■ **Exercise requirements**: Scan the records beneath this line for the line holding "Products (786, 121)" and the line holding "Драма (29, 248)", then transcribe exactly those two and all lines between.

■ **Available records**:

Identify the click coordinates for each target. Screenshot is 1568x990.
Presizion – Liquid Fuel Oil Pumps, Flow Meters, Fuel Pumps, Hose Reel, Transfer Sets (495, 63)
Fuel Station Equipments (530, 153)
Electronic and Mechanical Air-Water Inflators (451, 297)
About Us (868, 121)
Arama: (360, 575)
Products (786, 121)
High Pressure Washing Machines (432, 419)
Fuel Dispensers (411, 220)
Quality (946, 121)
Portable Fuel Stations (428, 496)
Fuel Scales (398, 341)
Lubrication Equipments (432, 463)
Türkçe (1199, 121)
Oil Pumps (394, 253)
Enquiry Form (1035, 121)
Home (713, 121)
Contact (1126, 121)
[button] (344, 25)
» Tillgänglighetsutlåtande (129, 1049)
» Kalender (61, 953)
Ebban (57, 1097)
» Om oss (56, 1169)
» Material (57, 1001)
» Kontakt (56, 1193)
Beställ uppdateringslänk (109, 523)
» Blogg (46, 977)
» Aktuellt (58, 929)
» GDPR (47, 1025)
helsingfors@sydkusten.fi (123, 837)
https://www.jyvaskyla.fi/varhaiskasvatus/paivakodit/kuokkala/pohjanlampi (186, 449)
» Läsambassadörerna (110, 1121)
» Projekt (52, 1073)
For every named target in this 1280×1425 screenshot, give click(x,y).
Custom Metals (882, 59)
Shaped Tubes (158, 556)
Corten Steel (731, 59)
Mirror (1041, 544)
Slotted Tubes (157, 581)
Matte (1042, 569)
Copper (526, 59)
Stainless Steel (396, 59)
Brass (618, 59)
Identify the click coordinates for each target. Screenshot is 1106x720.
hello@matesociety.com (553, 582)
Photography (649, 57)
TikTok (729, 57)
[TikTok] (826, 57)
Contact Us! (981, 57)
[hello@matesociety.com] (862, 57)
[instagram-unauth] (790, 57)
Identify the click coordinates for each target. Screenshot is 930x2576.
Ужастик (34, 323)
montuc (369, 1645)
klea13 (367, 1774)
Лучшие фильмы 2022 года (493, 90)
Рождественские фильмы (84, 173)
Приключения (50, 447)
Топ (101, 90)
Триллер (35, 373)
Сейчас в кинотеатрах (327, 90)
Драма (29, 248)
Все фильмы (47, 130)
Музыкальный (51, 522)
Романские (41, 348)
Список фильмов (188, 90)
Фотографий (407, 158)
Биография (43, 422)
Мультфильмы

■ **Exercise answer**:
Products (786, 121)
High Pressure Washing Machines (432, 419)
Fuel Dispensers (411, 220)
Quality (946, 121)
Portable Fuel Stations (428, 496)
Fuel Scales (398, 341)
Lubrication Equipments (432, 463)
Türkçe (1199, 121)
Oil Pumps (394, 253)
Enquiry Form (1035, 121)
Home (713, 121)
Contact (1126, 121)
[button] (344, 25)
» Tillgänglighetsutlåtande (129, 1049)
» Kalender (61, 953)
Ebban (57, 1097)
» Om oss (56, 1169)
» Material (57, 1001)
» Kontakt (56, 1193)
Beställ uppdateringslänk (109, 523)
» Blogg (46, 977)
» Aktuellt (58, 929)
» GDPR (47, 1025)
helsingfors@sydkusten.fi (123, 837)
https://www.jyvaskyla.fi/varhaiskasvatus/paivakodit/kuokkala/pohjanlampi (186, 449)
» Läsambassadörerna (110, 1121)
» Projekt (52, 1073)
For every named target in this 1280×1425 screenshot, give click(x,y).
Custom Metals (882, 59)
Shaped Tubes (158, 556)
Corten Steel (731, 59)
Mirror (1041, 544)
Slotted Tubes (157, 581)
Matte (1042, 569)
Copper (526, 59)
Stainless Steel (396, 59)
Brass (618, 59)
Identify the click coordinates for each target. Screenshot is 1106x720.
hello@matesociety.com (553, 582)
Photography (649, 57)
TikTok (729, 57)
[TikTok] (826, 57)
Contact Us! (981, 57)
[hello@matesociety.com] (862, 57)
[instagram-unauth] (790, 57)
Identify the click coordinates for each target. Screenshot is 930x2576.
Ужастик (34, 323)
montuc (369, 1645)
klea13 (367, 1774)
Лучшие фильмы 2022 года (493, 90)
Рождественские фильмы (84, 173)
Приключения (50, 447)
Топ (101, 90)
Триллер (35, 373)
Сейчас в кинотеатрах (327, 90)
Драма (29, 248)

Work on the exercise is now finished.